Show that if you add the identity element ($1$) a finite amount of times will result to the neutral element ($0$).
I started with saying that in every field there's an element $a \in F$ so that $a + 1 =0$. But I'm not even sure if this is true because I'm not sure about the example in $\mathbb{R}$. I thought that if $F = \mathbb{R}$ so $a = -1$.
True or not true, I don't really know how to continue further here.
On
HINT: Describe the subring generated by 1. Rather, describe the subring generated by 1 in any ring in terms of the free rings.
On
if $1,2,3,...$ were all distinct, the field would infinite, hence $n=m$ for some $m<n$ and $n-m=0$
On
Proof
Let $|F| = n$, then $\{1,2\cdot 1,3\cdot 1,\cdots, (n+1)\cdot 1\}$ cannot be all distinct. Thus suppose WLOG $a>b$ and $a\cdot 1 = b\cdot 1\Longrightarrow (a-b)\cdot 1 = 0$.
This says that Char $F>0$.
Show that Char $F = p$ where $p$ is a prime.
Suppose not, then let char $F= n = c\cdot d$ where $1<c<n$ and $1<d<n$ are natural numbers. Then
$$1+1+\cdots + 1 = (1+1+\cdots +1)(1+1+\cdots +1) = 0$$
LHS is $n$ times the sum, right hand side is the product of $c$ and $d$ times the sum. Then since $c<n$ and $d<n$, both factor are non-zero, but their product is zero. Contradiction since in a field there is no zero divisor.

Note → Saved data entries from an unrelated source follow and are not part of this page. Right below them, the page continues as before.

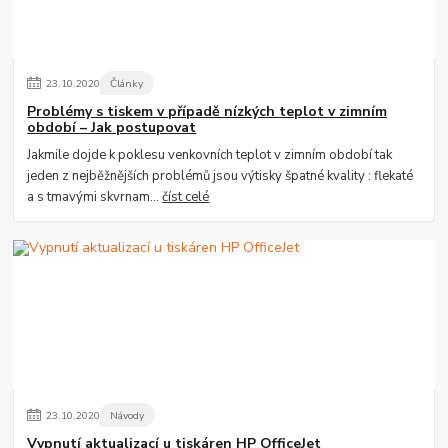
23
.
10
.
2020
Články
Problémy s tiskem v případě nízkých teplot v zimním
období – Jak postupovat
Jakmile dojde k poklesu venkovních teplot v zimním období tak
jeden z nejběžnějších problémů jsou výtisky špatné kvality : flekaté
a s tmavými skvrnam...
číst celé
23
.
10
.
2020
Návody
Vypnutí aktualizací u tiskáren HP OfficeJet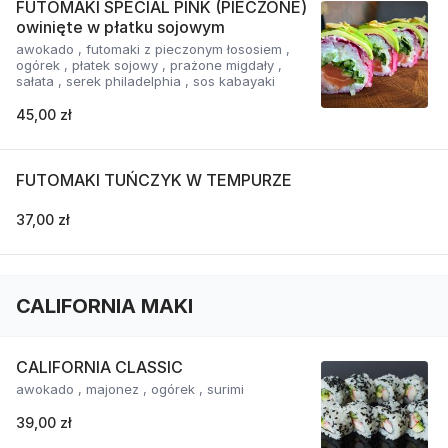
FUTOMAKI SPECIAL PINK (PIECZONE)
owinięte w płatku sojowym
awokado , futomaki z pieczonym łososiem ,
ogórek , płatek sojowy , prażone migdały ,
sałata , serek philadelphia , sos kabayaki
45,00 zł
FUTOMAKI TUŃCZYK W TEMPURZE
37,00 zł
CALIFORNIA MAKI
CALIFORNIA CLASSIC
awokado , majonez , ogórek , surimi
39,00 zł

Assuming basically no background, consider the elements $$ 1, \quad 1+ 1, \quad 1+ 1 + 1, \quad \dots \quad, \underbrace{1+ \dots + 1}_{n}, \quad \dots $$ Since $F$ is finite, they cannot all be distinct. So there exist $n < m$ such that $$ \underbrace{1+ \dots + 1}_{n} = \underbrace{1+ \dots + 1}_{m} = \underbrace{1+ \dots + 1}_{n} + \underbrace{1+ \dots + 1}_{m-n}, $$ so adding to both sides the opposite of $\underbrace{1+ \dots + 1}_{n}$ you get $$ 0 = \underbrace{1+ \dots + 1}_{m-n}, $$ with $m - n > 0$.